Aladdin and the Pirates
|Date||11th January 2016|
|Society||North Ormesby Minstrels|
|Venue||Trinity Centre, North Ormesby|
|Type of Production||Pantomime|
|Musical Director||Matthew Allan|
|Choreographer||Alice Maenami & Marie Turnbull|
Author: Gordon Richardson
This seasonal offering was superb from start to finish with good acting and singing, colourful costumes, wonderful choreography, great special effects, pyrotechnics, lighting and sound. ‘Traditional’ it was not, as the very clever script saw many modern twists as the evil Captain of the pirates ‘Abanazer’ (Ged Kirkbright) and trusty sidekick ‘Boney Malone’ (Tom Milton) used social media and Google to research his latest ‘plot’, utilising a very authentic computerised ‘Siri’ like voice. Alliteration played heavily on the introduction of the two ‘stooges’ PC Plunk and Plonk of the Palace Patrol of the Peking Police and what a pair they were as they blundered their way through much slapstick to the delight of the audience Jeff Sturdy and Marie Turnbull excelled in the roles.
The ‘Emperor of Peking’ (Keith Lewis – with wonderful accent) was a perfect foil for ‘Widow Twankey’ – a role normally played by a male but in this case played with great style and charisma by Jill Stephenson. It was obvious the cast were really enjoying themselves and several cases of ‘corpsing’ were evident but Jill simply kept going engaging the audience, ad-libbing at times, and mercilessly picking on yours truly! The audience lapped it up and were craving more. Meanwhile Twankey’s lazy assistant ‘Wishee Washee’ (Marty Maenami) had the audience eating out of his hand as he dealt with his pet penguin ‘Monty’ played, with great nonverbal communication by Jan Lewis. The role of Wishee’s love interest was occupied by ‘Beth’, sweetly played by Laura Weir. The panto contained two genies – the Genie of the Lamp and the Genie of the ring (Thomas Allen and Laura Allen respectively) – both had ‘attitude’, modern twists and both excelled in their roles.

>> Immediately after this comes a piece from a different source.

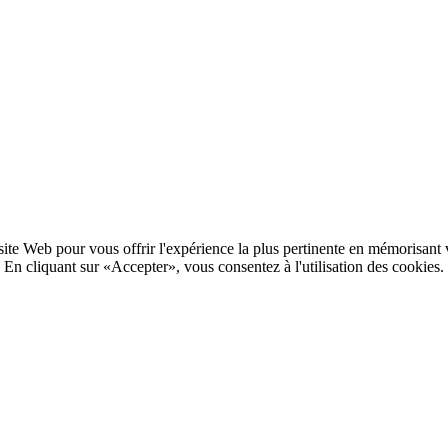
site Web pour vous offrir l'expérience la plus pertinente en mémorisant vo
En cliquant sur «Accepter», vous consentez à l'utilisation des cookies.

Title character ‘Aladdin’ and his love interest ‘Princess Eugenie’ (Alice Maenami and Emily Murray respectively) both sang and acted really well and both featured in my two favourite numbers which included the well-used and energetic chorus; Alice’s “Jailhouse Rock/Thriller” mash up and Emily’s “I Can hear the Bells”.

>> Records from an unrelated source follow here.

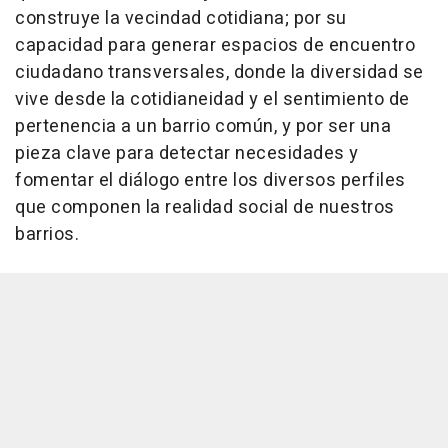
construye la vecindad cotidiana; por su
capacidad para generar espacios de encuentro
ciudadano transversales, donde la diversidad se
vive desde la cotidianeidad y el sentimiento de
pertenencia a un barrio común, y por ser una
pieza clave para detectar necesidades y
fomentar el diálogo entre los diversos perfiles
que componen la realidad social de nuestros
barrios.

Great use was made of the limited ‘working area’ by cast and choreography was energetic and well-crafted in choral numbers and used contemporary music throughout.
This panto really had a family feel to it and the audience were made to feel part of the spectacle. A superb example of the panto art with many clever plot twists using video projection – Well done again…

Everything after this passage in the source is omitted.